Saved entries:
........
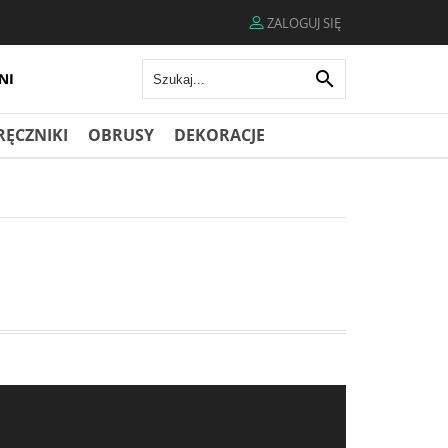
ZALOGUJ SIĘ

RĘCZNIKI
OBRUSY
DEKORACJE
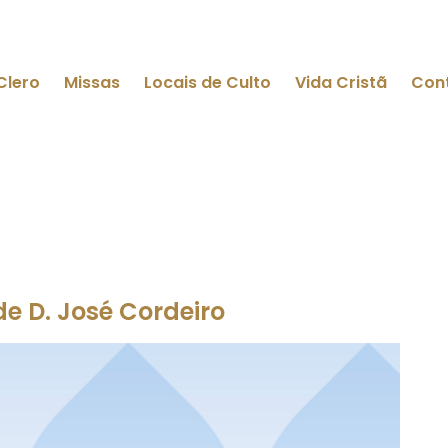
Clero
Missas
Locais de Culto
Vida Cristã
Con
 D. José Cordeiro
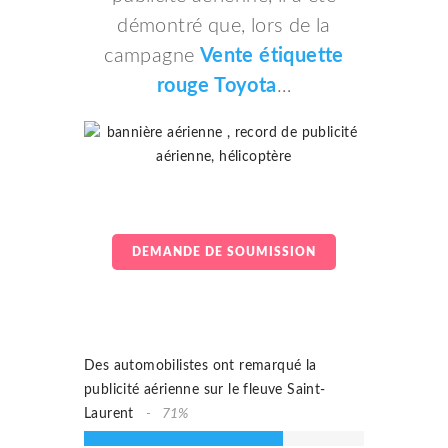
vos
démontré que, lors de la
campagne
Vente étiquette
couleurs.
rouge Toyota
…
DEMANDE DE SOUMISSION
DEMANDE DE SOUMISSION
Des automobilistes ont remarqué la
publicité aérienne sur le fleuve Saint-
Laurent
71%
........
▶ _TASK DESCRIPTION_:
In the records above, copy exactly the lines from the one that contains "Vente étiquette" through the last, and nothing else.

▶ _EXPECTED ANSWER_:
Vente étiquette
couleurs.
rouge Toyota
…
DEMANDE DE SOUMISSION
DEMANDE DE SOUMISSION
Des automobilistes ont remarqué la
publicité aérienne sur le fleuve Saint-
Laurent
71%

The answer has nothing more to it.